Blaskowitz Map detail

The Redwood family had a large sugar plantation in Antigua. Abraham Redwood, Jr. was born in 1709 and he was active in the family sugar business from his teenage years. When his father died, the planation – along with the over 200 slaves that worked it – were signed over to Abraham Redwood, Jr. Some sources say he settled on his father’s estate in Portsmouth in 1727. It was known as Redwood Farm. Other sources say that in 1743 he purchased 140 acres of land in Portsmouth that was part of the Coggeshall land grant. It may be that he added to the land he had inherited from his father. He had a great interest in horticulture and he cultivated rare plants, shrubs and trees. He built a greenhouse, hothouse and a serpentine walk through a meadow. From the West Indies he imported orange and fig trees along with guava and pineapple roots.
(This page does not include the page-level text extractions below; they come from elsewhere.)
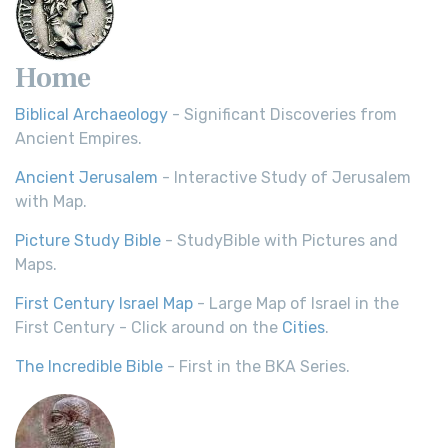
Home
Biblical Archaeology
- Significant Discoveries from
Ancient Empires.
Ancient Jerusalem
- Interactive Study of Jerusalem
with Map.
Picture Study Bible
- StudyBible with Pictures and
Maps.
First Century Israel Map
- Large Map of Israel in the
First Century - Click around on the
Cities
.
The Incredible Bible
- First in the BKA Series.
Redwood developed a friendship with Bishop George Berkeley and he participated in philosophical discussions with others in Newport. He was instrumental in the founding of Redwood Library “with nothing in view but the good of mankind.” Forty-five others joined in the effort to create a “gentleman’s library” that also included practical books. Redwood was a dedicated member of the Friends Church and donated money for Quaker schools. Redwood is known for his philanthropy and care for the poor, but he declined to free his slaves in Antigua or his Rhode Island slaves – Sampson, Abby, Jenny and Charles.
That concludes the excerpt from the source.